Porque sabía que después de todo quizá Paniagua sería encarcelado en medio de un buen escándalo de prensa, y que saldría dos años después cuando la nube se hubiera hecho polvareda. Y Burgos volvería al oficio porque siempre habría políticos que querrían nalga de actriz y actrices que caminarían la carretera de la cama continua. Y el escándalo de las fotos sería resuelto con lana de por medio; y al fin y al cabo él lo único que había hecho era enriquecer a un nuevo intermediario. Rodríguez Cuesta se repondría de la mandíbula rota y seguiría contrabandeando. Y habría más maricones escondiendo su situación detrás de fachadas de tecnócratas, y los pinches muertos eran eso: pinches muertos de tumba solitaria. Y la huelga había sido rota, y Zapata seguía muerto en Chinameca.
La cueva tenía luz eléctrica. Una reja de madera verde, de poca altura, apuntalada por piedras cubría la entrada haciendo de primera puerta. Una cortina roja deshilachada funcionaba como una segunda puerta. Entre una y otra, una jaula para pájaros vacía colgaba clavada de la roca.
—¿Se puede pasar?
—Adelante —dijo la voz cascada.
—Buenas noches.
—Sean también para usted —respondió el viejo recostado en el catre. Sobre los hombros traía una manta verde desecho del ejército, las botas descansaban unidas a un lado del jergón.

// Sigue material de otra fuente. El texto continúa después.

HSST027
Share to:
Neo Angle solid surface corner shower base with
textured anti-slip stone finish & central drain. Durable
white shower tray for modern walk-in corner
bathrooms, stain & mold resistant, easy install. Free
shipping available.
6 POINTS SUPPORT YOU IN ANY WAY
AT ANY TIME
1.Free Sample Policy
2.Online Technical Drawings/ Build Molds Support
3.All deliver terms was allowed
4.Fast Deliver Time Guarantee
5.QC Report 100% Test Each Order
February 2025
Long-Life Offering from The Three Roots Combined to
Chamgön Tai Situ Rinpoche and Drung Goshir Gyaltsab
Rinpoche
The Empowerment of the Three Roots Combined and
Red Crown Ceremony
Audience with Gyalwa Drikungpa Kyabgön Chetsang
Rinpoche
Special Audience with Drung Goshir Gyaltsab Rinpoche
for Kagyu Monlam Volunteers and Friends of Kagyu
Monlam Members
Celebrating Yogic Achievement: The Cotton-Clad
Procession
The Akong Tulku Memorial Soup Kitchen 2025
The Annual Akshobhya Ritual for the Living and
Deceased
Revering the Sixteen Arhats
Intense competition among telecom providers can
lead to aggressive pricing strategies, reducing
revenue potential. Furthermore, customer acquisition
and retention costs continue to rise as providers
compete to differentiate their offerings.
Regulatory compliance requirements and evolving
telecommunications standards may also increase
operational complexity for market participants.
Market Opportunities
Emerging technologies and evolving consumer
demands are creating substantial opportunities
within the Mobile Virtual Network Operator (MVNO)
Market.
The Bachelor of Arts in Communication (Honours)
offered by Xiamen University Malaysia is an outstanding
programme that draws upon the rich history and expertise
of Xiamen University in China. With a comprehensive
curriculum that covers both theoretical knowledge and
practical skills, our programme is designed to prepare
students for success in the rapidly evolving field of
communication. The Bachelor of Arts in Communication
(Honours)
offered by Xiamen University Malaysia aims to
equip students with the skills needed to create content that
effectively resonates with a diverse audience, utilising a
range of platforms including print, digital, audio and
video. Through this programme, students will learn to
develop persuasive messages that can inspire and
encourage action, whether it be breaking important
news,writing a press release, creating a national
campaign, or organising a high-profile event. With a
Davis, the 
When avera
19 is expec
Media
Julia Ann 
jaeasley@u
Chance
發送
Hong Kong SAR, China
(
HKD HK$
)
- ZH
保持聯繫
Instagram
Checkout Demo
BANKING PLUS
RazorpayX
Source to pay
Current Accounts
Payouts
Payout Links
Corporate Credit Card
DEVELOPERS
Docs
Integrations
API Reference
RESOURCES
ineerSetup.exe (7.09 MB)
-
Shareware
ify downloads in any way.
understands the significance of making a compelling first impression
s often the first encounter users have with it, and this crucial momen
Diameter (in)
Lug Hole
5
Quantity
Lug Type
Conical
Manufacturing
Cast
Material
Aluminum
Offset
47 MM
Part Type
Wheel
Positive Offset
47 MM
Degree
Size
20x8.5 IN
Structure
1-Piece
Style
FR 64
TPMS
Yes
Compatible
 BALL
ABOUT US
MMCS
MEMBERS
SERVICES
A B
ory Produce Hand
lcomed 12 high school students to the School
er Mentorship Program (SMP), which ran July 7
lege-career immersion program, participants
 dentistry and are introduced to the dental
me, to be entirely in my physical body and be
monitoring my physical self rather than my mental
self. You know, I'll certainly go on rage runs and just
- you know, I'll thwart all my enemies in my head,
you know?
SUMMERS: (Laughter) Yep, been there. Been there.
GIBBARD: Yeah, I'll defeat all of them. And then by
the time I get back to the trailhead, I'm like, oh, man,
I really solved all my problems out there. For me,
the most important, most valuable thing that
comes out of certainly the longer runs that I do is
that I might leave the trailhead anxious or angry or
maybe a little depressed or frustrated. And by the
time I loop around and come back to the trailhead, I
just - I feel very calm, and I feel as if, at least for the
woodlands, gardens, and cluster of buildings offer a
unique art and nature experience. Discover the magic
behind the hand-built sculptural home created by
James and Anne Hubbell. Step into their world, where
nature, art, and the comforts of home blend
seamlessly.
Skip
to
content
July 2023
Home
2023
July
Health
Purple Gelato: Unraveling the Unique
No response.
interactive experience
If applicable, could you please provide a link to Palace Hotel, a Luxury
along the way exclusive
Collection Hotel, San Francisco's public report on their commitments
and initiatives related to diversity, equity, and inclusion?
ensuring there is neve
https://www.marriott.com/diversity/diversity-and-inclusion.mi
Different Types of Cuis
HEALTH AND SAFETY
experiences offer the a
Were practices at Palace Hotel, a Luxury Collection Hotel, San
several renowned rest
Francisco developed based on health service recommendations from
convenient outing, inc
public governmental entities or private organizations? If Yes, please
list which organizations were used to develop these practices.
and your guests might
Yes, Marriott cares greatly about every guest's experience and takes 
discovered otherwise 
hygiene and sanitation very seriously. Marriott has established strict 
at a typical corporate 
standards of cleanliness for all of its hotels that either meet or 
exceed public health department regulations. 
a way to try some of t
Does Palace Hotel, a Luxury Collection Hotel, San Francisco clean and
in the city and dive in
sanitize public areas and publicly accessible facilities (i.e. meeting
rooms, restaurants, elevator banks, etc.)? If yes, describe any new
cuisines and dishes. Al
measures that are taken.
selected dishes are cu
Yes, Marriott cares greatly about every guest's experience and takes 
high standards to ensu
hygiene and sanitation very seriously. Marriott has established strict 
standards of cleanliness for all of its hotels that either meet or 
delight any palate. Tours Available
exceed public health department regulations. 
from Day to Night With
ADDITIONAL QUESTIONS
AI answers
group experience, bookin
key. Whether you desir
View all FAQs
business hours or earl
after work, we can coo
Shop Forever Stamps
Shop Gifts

—Ando buscando a un hombre —dijo el detective, tratando de penetrar la penumbra con el ojo sano.
—Puede ser que lo haya encontrado.
—Dicen sus vecinos que se llama usted Sebastián Armenta.
—Cierto es.
Los ojos del viejo lo miraron taladrándolo. ¿Eran los ojos húmedos y persistentes de Zapata? ¿Eran esos ojos con sesenta años más y muchas menos esperanzas?
—El hombre que busco salió de Morelos en el año 19 porque ya no se le quería bien.
—Algo hay de eso… El gobierno no lo quería bien.
—Luego estuvo en el 26 en Tampico con un joven de Nicaragua que se llamaba Sandino.
—General de hombres libres, el general Sandino —afirmó el viejo.
—Contrabandeó armas para él en ese mismo año a bordo de una barcaza que se llamaba Tropical.
—Había otras dos llamadas Superior y FOAM. Buenos barquitos, dieron su servicio…
—Se llamaba por aquel entonces Zenón Enríquez, y era capitan del ejército libertador.
—El capitan Enríquez; el callado, le decían… Así es.
—En 1934 de paso por Costa Rica se hizo un pasaporte a nombre de Isaías Valdez para regresar a México.
—Isaías Valdez —repitió el viejo como confirmando.
—A mediados del año 44 entró a trabajar en el mercado Dos de Abril. Se llamaba entonces Eulalio Zaldívar. Gran amigo de Rubén Jaramillo.
—Gran amigo de un gran compañero, el último de los nuestros.
—Dejó el mercado en 47 y volvio a él en el 62, para irse de nuevo en el 66. En 1966 regresó el hombre al Olivar de los Padres y vivió de hacer reatas bajo el viejo nombre de Isaías.
—Estuvo en Morelos de 1947 a 1962.
—En 1970 un viejo que se llamaba como usted, Sebastián Armenta, llega a vivir a esta colonia, hace su cueva y vive de vender dulces a la salida de los cines de Avenida Revolución. Dulces de coco, alegrías, ates.
—Así fue.
—¿Conoce a ese hombre?
El viejo hizo una pausa, Héctor extendió un Delicado con filtro. El viejo aceptó, cortó el filtro con los dientes y se puso el cigarrillo por la punta de la boca, esperó que se lo encendieran y dio una larga chupada. Luego echó el humo hacia el techo de la cueva.
—Usted anda buscando a Emiliano Zapata —dijo al fin.
—Así es.
Durante un instante, el viejo continuó fumando, como si no hubiera oído la respuesta. Los ojos más allá de la cortina roja, en la noche cerrada a las espaldas del detective.
—No, Emiliano Zapata está muerto.
—¿Está seguro, mi general?
—Está muerto, yo sé lo que le digo. Murió en Chinameca, en 1919 asesinado por traidores. Las mismas carabinas asomarían ahora… Los mismos darían la orden. El pueblo lloró entonces, para qué quiere que llore dos veces.
Héctor se puso en pie.
—Lamento haberlo molestado a estas horas.
Extendió la mano que el viejo apretó ceremoniosamente.
—No hay molestia cuando hay buena fe.
Héctor cruzó la cortina.
Afuera. una noche negra, sin estrellas.